**Data for this task:**

——————————

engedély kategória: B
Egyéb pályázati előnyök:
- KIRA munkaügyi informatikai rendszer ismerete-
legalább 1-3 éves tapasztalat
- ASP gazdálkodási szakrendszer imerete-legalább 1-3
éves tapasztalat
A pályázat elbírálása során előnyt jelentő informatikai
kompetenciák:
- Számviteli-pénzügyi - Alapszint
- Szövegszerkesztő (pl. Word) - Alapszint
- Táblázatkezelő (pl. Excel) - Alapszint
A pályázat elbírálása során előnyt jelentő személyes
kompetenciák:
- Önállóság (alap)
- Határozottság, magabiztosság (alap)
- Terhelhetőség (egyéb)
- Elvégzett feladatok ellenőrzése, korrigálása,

——————————

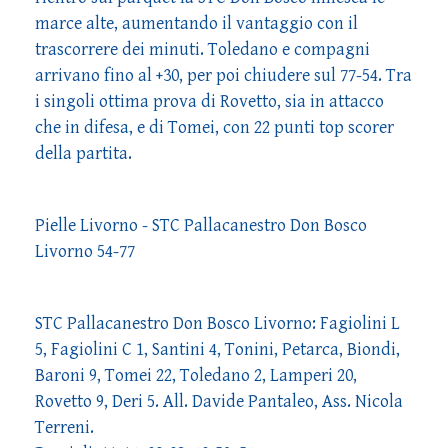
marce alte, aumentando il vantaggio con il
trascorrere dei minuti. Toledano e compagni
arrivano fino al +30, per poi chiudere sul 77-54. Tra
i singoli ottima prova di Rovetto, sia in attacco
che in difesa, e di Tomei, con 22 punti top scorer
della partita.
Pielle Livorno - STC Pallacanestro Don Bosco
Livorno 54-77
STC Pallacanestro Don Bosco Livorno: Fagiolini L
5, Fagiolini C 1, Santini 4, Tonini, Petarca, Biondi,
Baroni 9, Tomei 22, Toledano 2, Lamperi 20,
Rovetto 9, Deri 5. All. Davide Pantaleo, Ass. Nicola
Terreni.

——————————

**About this exercise:** Report how many lines of the entries hold the string "Fagiolini". Provide the number alone.

**Response below:** 2